● **Given data**
════

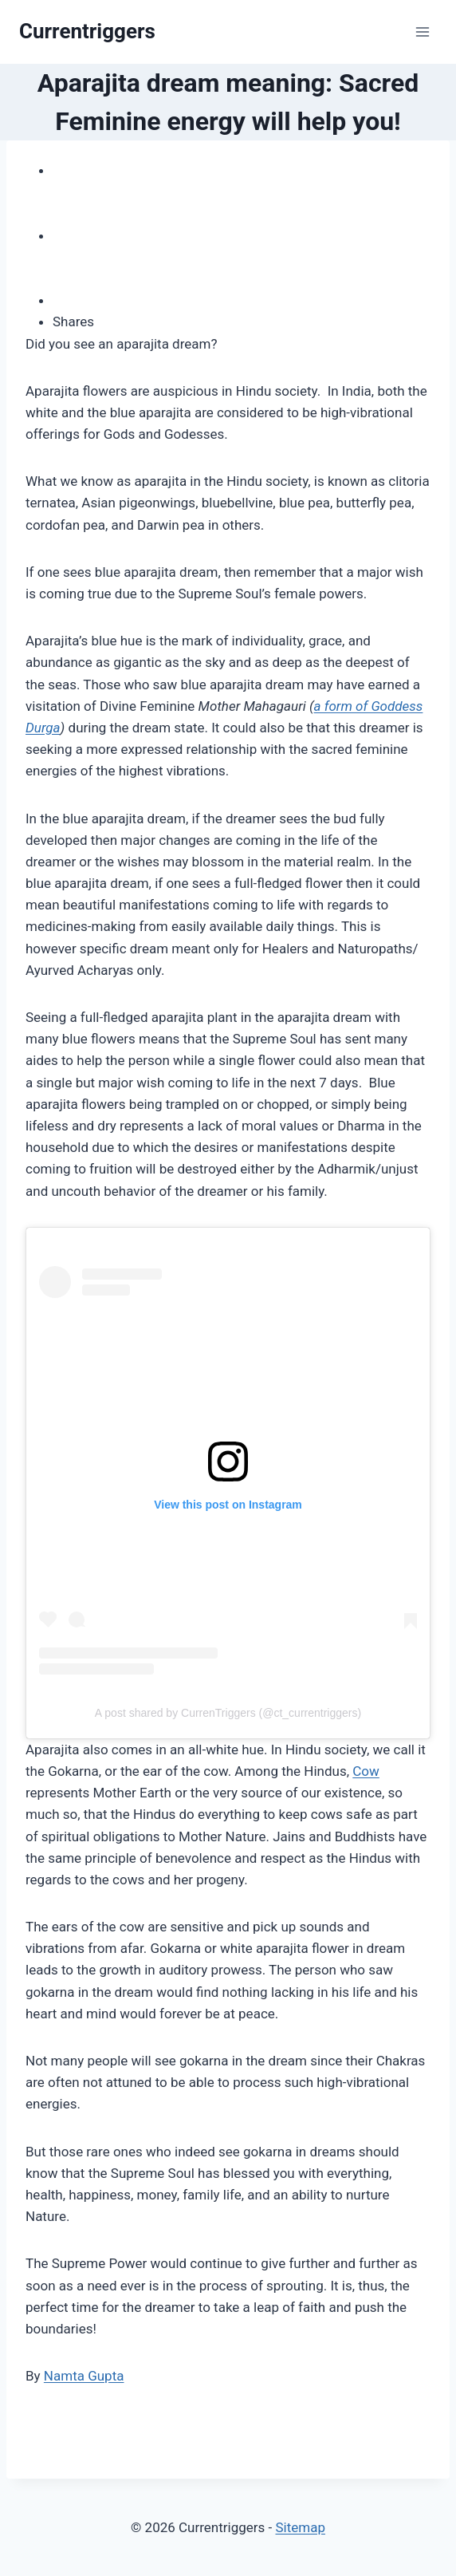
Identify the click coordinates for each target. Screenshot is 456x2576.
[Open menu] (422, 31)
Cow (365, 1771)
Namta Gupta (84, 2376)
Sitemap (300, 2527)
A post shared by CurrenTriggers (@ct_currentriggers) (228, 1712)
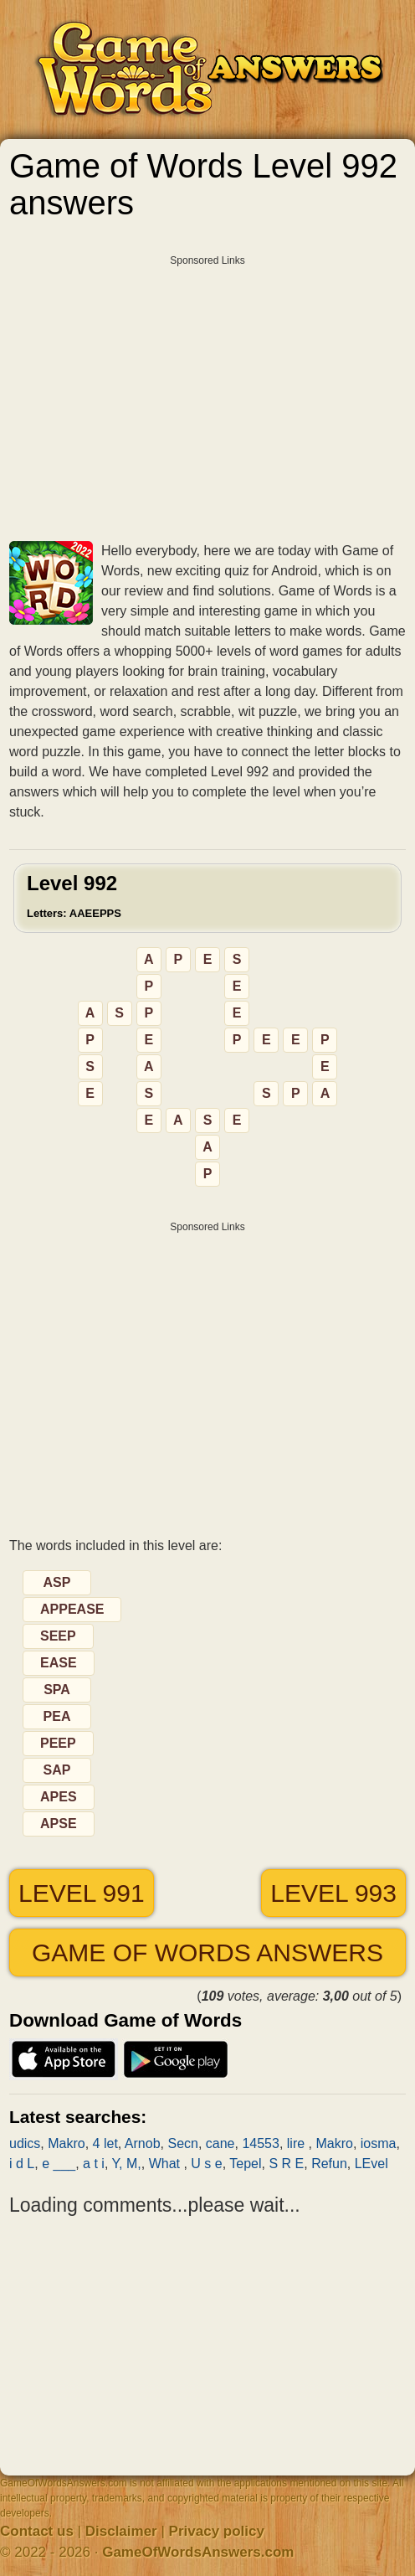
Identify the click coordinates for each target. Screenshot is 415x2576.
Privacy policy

════

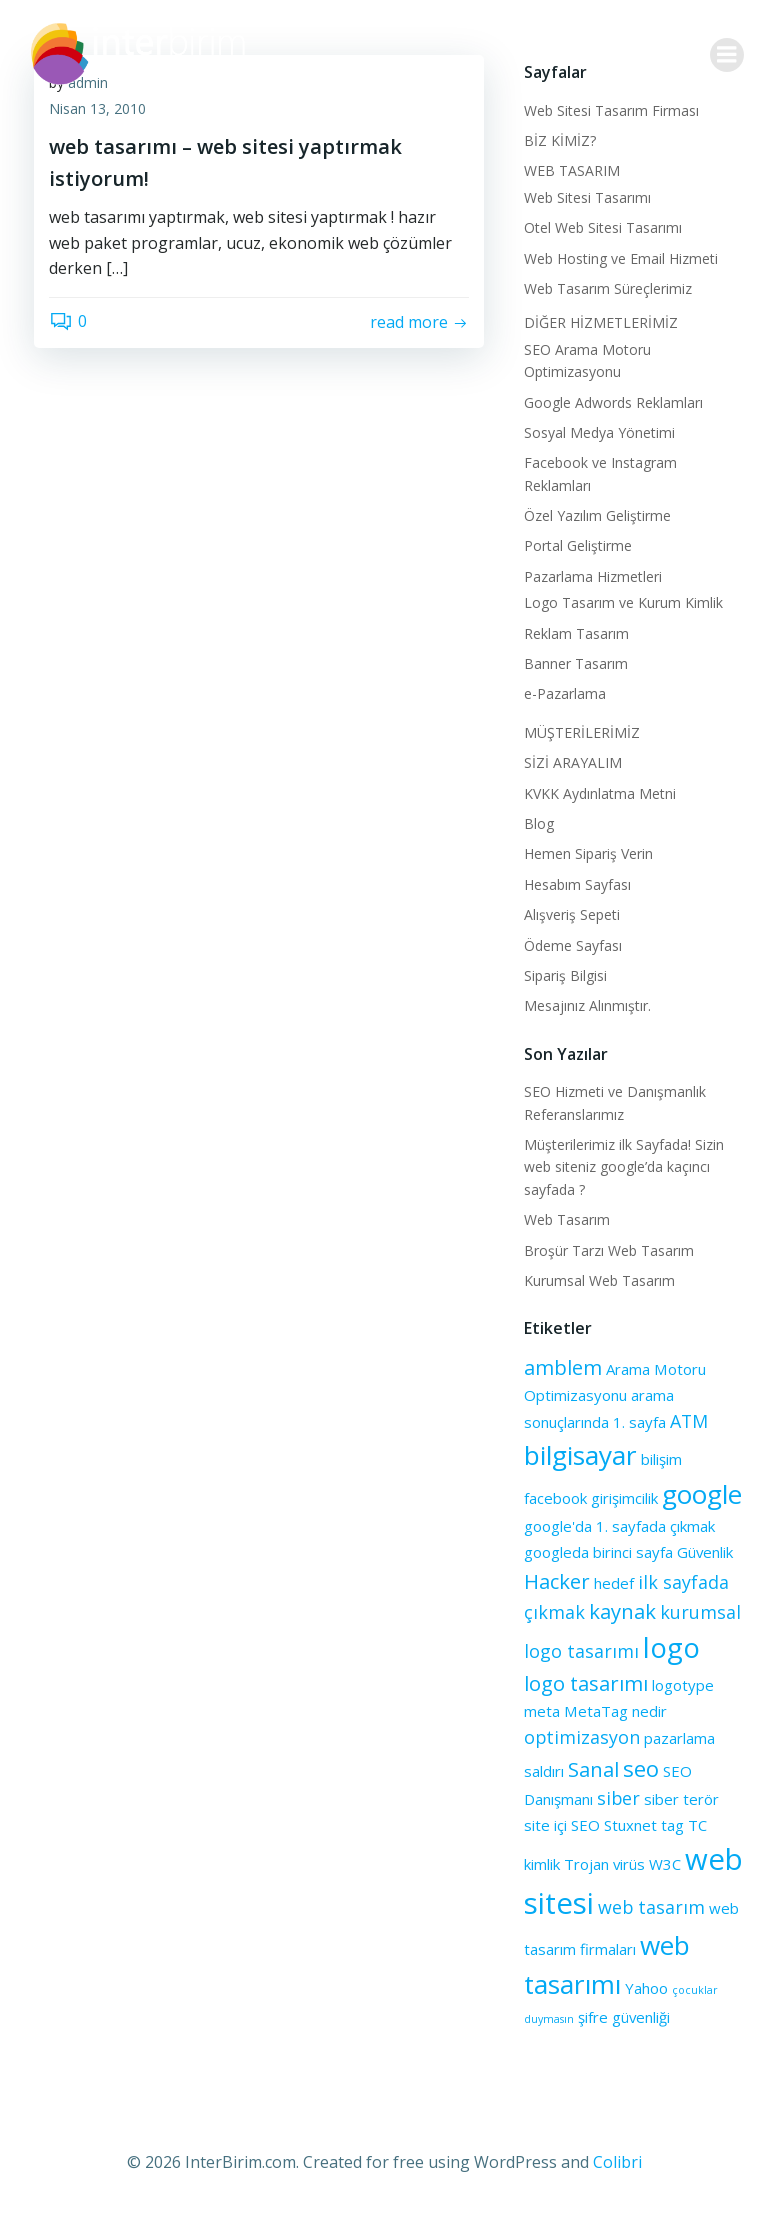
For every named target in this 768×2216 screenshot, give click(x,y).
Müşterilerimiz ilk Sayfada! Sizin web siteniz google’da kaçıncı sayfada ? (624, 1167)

════

● **Action item**
Give again, exactly as written above, each line from the one that has "Screenshot is 456x2576." to the one that has "Privacy policy", both included; omit the pictures.

● **Answer area**
Identify the click coordinates for each target. Screenshot is 456x2576.
[Open menu] (422, 31)
Cow (365, 1771)
Namta Gupta (84, 2376)
Sitemap (300, 2527)
A post shared by CurrenTriggers (@ct_currentriggers) (228, 1712)
Identify the click coordinates for each target. Screenshot is 415x2576.
Privacy policy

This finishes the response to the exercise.